Three Steps in the Dark is a 1953 British mystery film directed by Daniel Birt and starring Greta Gynt, Hugh Sinclair and Sarah Lawson. It was produced as a second feature and shot at the Kensington Studios in London. The film's sets were designed by the art director Bernard Robinson.

Plot
A rich but disliked uncle invites his relatives to a family reunion at his home.  Once the gathering is complete, he announces enigmatically that he intends to change his will before he dies, should not one of the heirs fulfill a condition.
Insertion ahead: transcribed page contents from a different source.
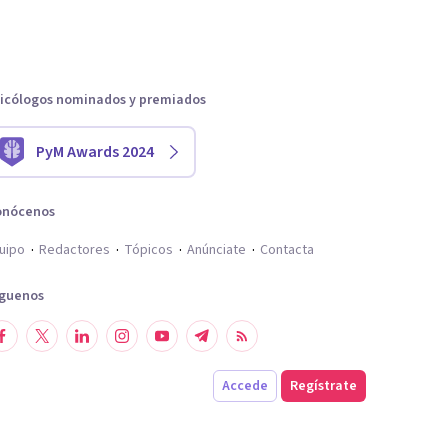
icólogos nominados y premiados
PyM Awards 2024
onócenos
uipo
Redactores
Tópicos
Anúnciate
Contacta
íguenos
Accede
Regístrate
Before he can do this, he is murdered.  His niece (Gynt), a detective story writer, has to put her theories into practice by solving a real-life murder mystery.

Cast
 Greta Gynt as Sophie Burgoyne
 Hugh Sinclair as Philip Burgoyne
 Sarah Lawson as Dorothy
 Elwyn Brook-Jones as Wilbraham
 John Van Eyssen as Henry Burgoyne
 Nicholas Hannen as Arnold Burgoyne
 Hélène Cordet as Esme
 Alastair Hunter as Inspector Forbes
 Katie Johnson as Mrs. Riddle

Later history
Three Steps in the Dark appears to have been a programmer closely following the standard whodunit template, with Today's Cinema offering the analysis: "The film has a measure of well tried appeal in the matter of 'spotting the killer' and in anticipating the surprise revelation of his identity in the climax. There is the usual touch of romance to complete the formula."  There is no indication that the film was ever shown publicly again in cinemas or on television following its initial run.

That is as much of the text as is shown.